Alors, euh, Christopher Yoo n’avait-il pas été banni pour agression ?

Si vous suivez les échecs d’élite — ou, franchement, même les drames des tournois de niveau moyen — vous avez peut-être entendu dire que le grand maître américain de 17 ans Christopher Yoo a été suspendu en octobre 2023 après un incident où il a physiquement frappé un vidéaste lors du U.S. Chess Championship.
L’incident impliquerait que Yoo a frappé un employé des médias avec un trépied après une défaite — un effondrement dans le monde réel lors d’un événement très en ligne. La U.S. Chess Federation (US Chess) a répondu par une suspension d’un an, suivie de cinq ans de probation. C’était l’une des mesures disciplinaires les plus graves de la mémoire récente des échecs américains.
Alors imaginez notre confusion — et celle de beaucoup d’autres — quand Yoo est apparu, quelques mois plus tard, jouant dans des tournois internationaux classés FIDE comme si de rien n’était. La suspension a-t-elle été levée ? Racourcie ? Ignorée ?
Eh bien. Voici où nous nous sommes trompés — et ce que nous avons appris depuis.
D’abord, une correction importante : la FIDE n’a pas émis de suspension.
La suspension vient de US Chess, et ne s’applique qu’aux tournois sous leur juridiction — ce qui signifie les événements nationaux américains, pas les mondiaux. Bien que nous ayons précédemment écrit que la FIDE avait émis sa propre suspension, il n’y a aucun enregistrement public de cela. Nous regrettons l’erreur et nous excusons auprès de la FIDE d’avoir laissé entendre, dans notre article et notre tweet, qu’ils étaient responsables de l’application d’une suspension qui n’a jamais été la leur.
Et cela nous amène au vrai problème : le système fragmenté, souvent opaque, d’application disciplinaire aux échecs, où les fédérations opèrent semi-indépendamment et où les conséquences ne voyagent pas toujours bien à travers les frontières.
Dans la plupart des sports, une suspension pour agression physique déclencherait une cascade de suspensions — nationales, internationales, commerciales. Aux échecs, si une fédération émet une suspension, les autres organisateurs ne sont pas nécessairement obligés de l’appliquer. À moins que la FIDE ne choisisse de prendre l’affaire elle-même, à la demande de la fédération — ce qui n’a pas été fait ici — les joueurs sont techniquement libres de concourir à l’étranger, même s’ils sont suspendus chez eux.
Ce que Yoo fait. Il joue à l’étranger. Et à moins que le tournoi ne soit aux États-Unis — ou explicitement aligné avec US Chess — il n’enfreint aucune règle en le faisant.
Néanmoins, la situation semble… étrange. Un adolescent grand maître purge une suspension sérieuse pour une explosion violente lors d’un championnat national, mais continue de concourir sur la scène mondiale, où l’incident est à peine reconnu et la suspension ne le suit pas légalement.
Ce n’est pas la faute de la FIDE. C’est un problème de gouvernance. Les échecs sont un sport mondial avec aucun code de conduite mondial, du moins pas un qui voyage proprement d’une fédération à l’autre. En conséquence, même les violations graves peuvent devenir localisées — comme les lois dans un Far West à thème échiquéen.
Nous ne demandons pas de chasse aux sorcières. Nous ne sommes pas là pour ruiner la vie d’un adolescent. Nous pensons simplement qu’un sport qui aspire à être pris au sérieux — sérieux olympique, sérieux sponsor milliardaire — devrait peut-être avoir un système qui reflète cela.
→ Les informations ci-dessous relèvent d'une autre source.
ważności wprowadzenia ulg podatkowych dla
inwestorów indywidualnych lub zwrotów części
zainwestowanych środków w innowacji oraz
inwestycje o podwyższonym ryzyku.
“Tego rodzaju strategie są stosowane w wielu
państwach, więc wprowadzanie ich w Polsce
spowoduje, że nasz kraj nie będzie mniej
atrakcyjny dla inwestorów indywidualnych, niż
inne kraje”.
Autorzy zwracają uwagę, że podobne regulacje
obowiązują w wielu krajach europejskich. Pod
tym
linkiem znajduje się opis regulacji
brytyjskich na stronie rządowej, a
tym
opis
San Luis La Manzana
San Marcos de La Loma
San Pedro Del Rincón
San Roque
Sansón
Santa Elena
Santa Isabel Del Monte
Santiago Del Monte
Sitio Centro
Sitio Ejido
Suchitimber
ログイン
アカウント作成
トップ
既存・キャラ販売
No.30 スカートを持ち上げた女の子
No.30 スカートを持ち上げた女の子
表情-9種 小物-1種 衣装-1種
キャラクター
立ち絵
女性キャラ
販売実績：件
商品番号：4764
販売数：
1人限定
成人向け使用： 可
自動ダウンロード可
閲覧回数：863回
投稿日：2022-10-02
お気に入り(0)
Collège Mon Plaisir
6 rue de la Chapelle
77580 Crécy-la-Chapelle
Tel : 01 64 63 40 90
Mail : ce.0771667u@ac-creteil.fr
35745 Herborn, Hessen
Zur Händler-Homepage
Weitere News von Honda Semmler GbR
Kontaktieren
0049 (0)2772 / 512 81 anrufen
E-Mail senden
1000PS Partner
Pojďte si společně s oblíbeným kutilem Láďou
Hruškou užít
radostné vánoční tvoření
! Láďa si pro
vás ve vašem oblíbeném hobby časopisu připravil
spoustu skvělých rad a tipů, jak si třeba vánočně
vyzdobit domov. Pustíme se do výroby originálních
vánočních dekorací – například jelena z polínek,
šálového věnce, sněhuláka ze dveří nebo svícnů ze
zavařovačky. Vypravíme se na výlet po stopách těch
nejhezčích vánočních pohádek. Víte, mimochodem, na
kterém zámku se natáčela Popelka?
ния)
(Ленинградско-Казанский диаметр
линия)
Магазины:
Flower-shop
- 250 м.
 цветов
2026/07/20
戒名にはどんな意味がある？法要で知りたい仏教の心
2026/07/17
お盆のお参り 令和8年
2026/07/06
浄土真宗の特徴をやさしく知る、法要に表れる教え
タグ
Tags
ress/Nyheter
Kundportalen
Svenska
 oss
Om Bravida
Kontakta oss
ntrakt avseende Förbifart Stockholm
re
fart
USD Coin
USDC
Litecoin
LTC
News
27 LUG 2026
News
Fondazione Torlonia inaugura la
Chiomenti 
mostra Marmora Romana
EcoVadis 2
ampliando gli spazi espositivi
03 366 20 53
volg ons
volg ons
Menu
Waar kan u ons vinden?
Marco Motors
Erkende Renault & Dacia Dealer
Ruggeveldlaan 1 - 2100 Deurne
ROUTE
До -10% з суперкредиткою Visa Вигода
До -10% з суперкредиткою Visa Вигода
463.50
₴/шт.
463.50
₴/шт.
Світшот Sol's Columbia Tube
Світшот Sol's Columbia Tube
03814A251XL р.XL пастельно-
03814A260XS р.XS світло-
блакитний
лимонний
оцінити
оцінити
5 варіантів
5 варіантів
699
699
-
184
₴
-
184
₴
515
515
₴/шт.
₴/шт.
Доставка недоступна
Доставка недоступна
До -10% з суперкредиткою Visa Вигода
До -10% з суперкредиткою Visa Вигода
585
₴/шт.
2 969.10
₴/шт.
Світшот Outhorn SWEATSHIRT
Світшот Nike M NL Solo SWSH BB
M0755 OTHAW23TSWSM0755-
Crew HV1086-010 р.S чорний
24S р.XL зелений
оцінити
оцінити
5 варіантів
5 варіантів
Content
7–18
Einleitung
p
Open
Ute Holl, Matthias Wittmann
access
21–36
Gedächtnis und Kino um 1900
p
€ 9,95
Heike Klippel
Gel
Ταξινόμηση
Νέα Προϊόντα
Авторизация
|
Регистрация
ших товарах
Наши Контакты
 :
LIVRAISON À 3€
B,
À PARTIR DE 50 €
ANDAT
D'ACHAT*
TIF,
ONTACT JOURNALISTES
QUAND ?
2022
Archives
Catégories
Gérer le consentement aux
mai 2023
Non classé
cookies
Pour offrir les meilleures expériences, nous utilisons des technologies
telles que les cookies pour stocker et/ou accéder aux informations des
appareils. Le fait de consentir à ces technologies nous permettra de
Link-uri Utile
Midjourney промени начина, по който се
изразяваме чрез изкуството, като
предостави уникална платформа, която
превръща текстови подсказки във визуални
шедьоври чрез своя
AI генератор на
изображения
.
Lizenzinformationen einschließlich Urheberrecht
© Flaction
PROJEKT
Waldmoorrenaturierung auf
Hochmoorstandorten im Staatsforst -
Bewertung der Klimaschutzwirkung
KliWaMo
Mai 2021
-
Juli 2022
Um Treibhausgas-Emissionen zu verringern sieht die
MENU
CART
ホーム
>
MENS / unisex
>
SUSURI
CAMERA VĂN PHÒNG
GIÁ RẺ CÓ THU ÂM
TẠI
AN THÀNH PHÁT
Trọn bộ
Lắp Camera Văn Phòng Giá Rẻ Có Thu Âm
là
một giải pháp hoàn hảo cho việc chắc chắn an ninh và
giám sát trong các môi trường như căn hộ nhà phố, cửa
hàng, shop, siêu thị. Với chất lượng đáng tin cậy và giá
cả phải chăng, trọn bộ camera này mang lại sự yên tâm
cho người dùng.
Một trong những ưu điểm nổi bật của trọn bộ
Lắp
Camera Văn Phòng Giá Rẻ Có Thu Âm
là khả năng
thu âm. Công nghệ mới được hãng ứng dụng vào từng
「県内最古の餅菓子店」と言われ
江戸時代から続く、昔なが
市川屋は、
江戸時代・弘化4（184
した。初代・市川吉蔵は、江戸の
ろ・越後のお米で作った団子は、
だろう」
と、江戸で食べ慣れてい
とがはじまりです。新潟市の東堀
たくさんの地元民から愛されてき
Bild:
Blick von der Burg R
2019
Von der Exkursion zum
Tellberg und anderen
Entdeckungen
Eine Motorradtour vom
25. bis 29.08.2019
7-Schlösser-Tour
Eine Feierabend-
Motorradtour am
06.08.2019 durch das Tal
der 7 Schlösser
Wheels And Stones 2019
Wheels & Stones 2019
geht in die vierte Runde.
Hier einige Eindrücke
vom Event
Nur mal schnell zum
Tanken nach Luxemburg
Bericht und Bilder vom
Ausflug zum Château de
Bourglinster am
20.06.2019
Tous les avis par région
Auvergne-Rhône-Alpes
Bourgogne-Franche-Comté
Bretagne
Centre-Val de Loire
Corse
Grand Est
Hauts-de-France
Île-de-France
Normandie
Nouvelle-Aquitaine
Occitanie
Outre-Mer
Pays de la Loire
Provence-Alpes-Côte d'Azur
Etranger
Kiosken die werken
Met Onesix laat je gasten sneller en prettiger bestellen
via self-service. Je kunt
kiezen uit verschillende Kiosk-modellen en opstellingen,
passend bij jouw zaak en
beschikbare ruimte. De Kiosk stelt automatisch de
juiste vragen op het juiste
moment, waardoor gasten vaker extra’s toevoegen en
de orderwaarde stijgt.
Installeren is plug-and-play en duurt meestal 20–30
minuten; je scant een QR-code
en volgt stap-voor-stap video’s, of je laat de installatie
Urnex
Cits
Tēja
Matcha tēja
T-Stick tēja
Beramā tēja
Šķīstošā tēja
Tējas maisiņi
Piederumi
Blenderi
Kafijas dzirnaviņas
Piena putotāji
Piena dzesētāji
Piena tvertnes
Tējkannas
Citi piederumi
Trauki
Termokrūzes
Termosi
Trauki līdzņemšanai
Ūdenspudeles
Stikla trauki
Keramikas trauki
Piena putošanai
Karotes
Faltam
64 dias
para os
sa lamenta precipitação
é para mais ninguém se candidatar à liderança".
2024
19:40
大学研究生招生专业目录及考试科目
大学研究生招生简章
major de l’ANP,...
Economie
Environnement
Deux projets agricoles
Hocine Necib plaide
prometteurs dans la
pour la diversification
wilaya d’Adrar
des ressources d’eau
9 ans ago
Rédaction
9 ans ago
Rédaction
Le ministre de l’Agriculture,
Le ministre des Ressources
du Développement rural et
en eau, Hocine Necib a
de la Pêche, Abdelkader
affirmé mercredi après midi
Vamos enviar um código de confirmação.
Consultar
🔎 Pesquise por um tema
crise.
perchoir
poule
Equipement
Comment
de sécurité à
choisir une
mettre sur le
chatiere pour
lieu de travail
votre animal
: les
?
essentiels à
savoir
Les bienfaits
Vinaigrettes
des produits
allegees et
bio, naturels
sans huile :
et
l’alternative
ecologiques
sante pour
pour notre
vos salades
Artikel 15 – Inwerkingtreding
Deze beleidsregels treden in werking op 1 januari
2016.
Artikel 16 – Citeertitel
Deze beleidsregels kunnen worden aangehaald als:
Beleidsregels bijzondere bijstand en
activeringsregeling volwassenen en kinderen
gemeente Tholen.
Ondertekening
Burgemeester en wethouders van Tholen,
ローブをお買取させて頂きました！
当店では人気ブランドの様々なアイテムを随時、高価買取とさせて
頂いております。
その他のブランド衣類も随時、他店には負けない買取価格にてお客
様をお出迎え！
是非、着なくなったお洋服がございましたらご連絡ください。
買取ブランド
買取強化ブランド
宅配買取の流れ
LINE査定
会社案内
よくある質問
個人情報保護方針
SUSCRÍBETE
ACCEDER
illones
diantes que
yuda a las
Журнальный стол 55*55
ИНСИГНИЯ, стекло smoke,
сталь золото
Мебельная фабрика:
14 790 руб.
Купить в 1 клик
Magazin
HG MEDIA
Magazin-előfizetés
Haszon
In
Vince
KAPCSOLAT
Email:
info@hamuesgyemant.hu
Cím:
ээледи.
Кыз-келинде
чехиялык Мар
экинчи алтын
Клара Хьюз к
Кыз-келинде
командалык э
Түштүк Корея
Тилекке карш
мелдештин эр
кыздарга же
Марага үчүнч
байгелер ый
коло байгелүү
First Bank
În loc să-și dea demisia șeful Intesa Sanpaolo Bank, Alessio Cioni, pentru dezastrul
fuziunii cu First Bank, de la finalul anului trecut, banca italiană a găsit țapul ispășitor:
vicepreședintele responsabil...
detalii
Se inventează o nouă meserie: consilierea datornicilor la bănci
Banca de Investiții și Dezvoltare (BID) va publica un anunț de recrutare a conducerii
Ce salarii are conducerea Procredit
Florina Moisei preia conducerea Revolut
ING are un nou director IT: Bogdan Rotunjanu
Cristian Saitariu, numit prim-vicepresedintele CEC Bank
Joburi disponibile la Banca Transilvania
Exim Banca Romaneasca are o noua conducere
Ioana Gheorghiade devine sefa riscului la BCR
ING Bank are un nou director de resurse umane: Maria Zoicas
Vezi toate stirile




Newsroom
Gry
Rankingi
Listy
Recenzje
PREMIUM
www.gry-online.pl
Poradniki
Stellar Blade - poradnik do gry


Et nous devons aussi faire notre part. Donc :
Cher FIDE, nous sommes désolés.
Vous n’avez pas émis la suspension, et vous n’étiez pas censé l’appliquer. Nous avons eu tort, et nous ferons mieux.
Correction : Dans notre version originale de cet article — et le tweet qui l’accompagnait — nous avons laissé entendre que Christopher Yoo avait été banni par la FIDE. Cette partie est de notre faute. La suspension réelle vient de la U.S. Chess Federation, et pour autant que nous sachions, la FIDE n’a pas émis sa propre sanction séparée. Cela signifie que la suspension est applicable uniquement aux États-Unis, et Yoo reste techniquement éligible pour jouer dans des événements classés FIDE à l’international.
La FIDE n’est pas obligée d’appliquer les suspensions de US Chess, ni de les diffuser. Donc, bien que nous pensions toujours qu’il est un peu étrange qu’un joueur sous le coup d’une suspension pour agression se présente à des tournois comme si de rien n’était, le problème n’est pas que la FIDE ne parvient pas à appliquer une suspension. La U.S. Chess Federation a la possibilité de faire appel à la FIDE pour bannir le joueur mondialement, mais ils n’ont pas demandé une telle suspension selon un responsable de la FIDE.